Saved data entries

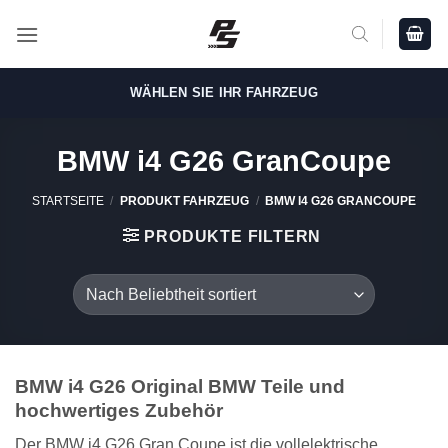
Zum
Inhalt
springen
WÄHLEN SIE IHR FAHRZEUG
BMW i4 G26 GranCoupe
STARTSEITE
/
PRODUKT FAHRZEUG
/
BMW I4 G26 GRANCOUPE
PRODUKTE FILTERN
BMW i4 G26 Original BMW Teile und
hochwertiges Zubehör
Der BMW i4 G26 Gran Coupe ist die vollelektrische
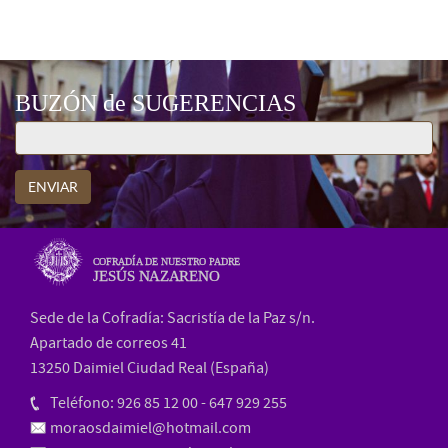
BUZÓN de SUGERENCIAS
ENVIAR
COFRADÍA DE NUESTRO PADRE
JESÚS NAZARENO
Sede de la Cofradía: Sacristía de la Paz s/n.
Apartado de correos 41
13250 Daimiel Ciudad Real (España)
Teléfono: 926 85 12 00 - 647 929 255
moraosdaimiel@hotmail.com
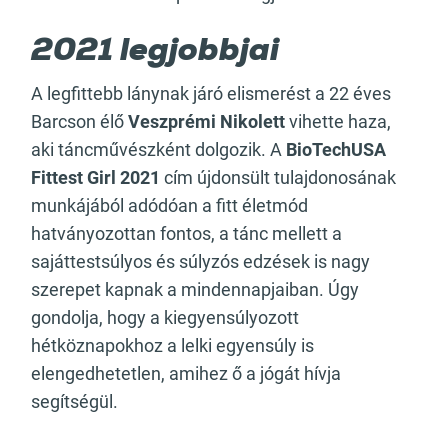
2021 legjobbjai
A legfittebb lánynak járó elismerést a 22 éves
Barcson élő
Veszprémi Nikolett
vihette haza,
aki táncművészként dolgozik. A
BioTechUSA
Fittest Girl 2021
cím újdonsült tulajdonosának
munkájából adódóan a fitt életmód
hatványozottan fontos, a tánc mellett a
sajáttestsúlyos és súlyzós edzések is nagy
szerepet kapnak a mindennapjaiban. Úgy
gondolja, hogy a kiegyensúlyozott
hétköznapokhoz a lelki egyensúly is
elengedhetetlen, amihez ő a jógát hívja
segítségül.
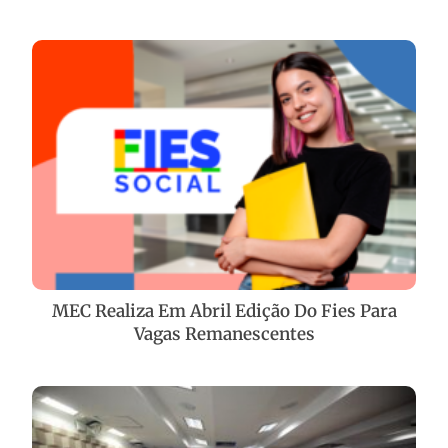
MEC Realiza Em Abril Edição Do Fies Para
Vagas Remanescentes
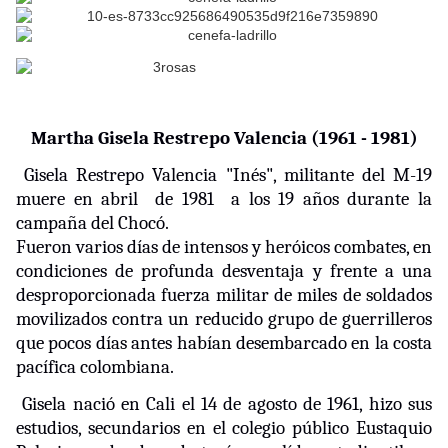
Martha Gisela Restrepo Valencia (1961 - 1981)
Gisela Restrepo Valencia
"Inés",
militante del M-19
muere en abril
de 1981
a los 19 años durante la
campaña del Chocó.
Fueron
varios días de intensos y heróicos combates, en
condiciones de profunda desventaja y frente a una
desproporcionada fuerza militar de miles de soldados
movilizados contra un reducido grupo de guerrilleros
que pocos días antes habían desembarcado en la costa
pacífica colombiana.
Gisela nació en Cali el 14 de agosto de 1961, hizo sus
estudios, secundarios en el colegio público Eustaquio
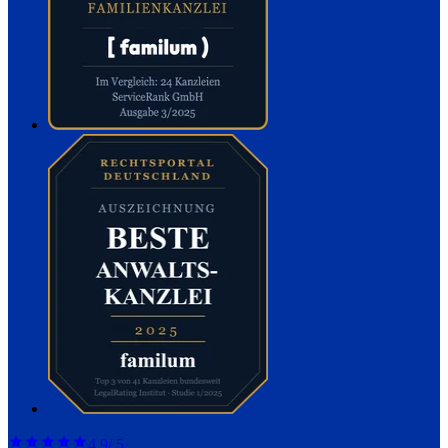
4,9
/ 5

[PROBLEM REQUIREMENTS]
Copy every line in the data above that has the string "Restrepo" in it.

[ANSWER]
Martha Gisela Restrepo Valencia (1961 - 1981)
Gisela Restrepo Valencia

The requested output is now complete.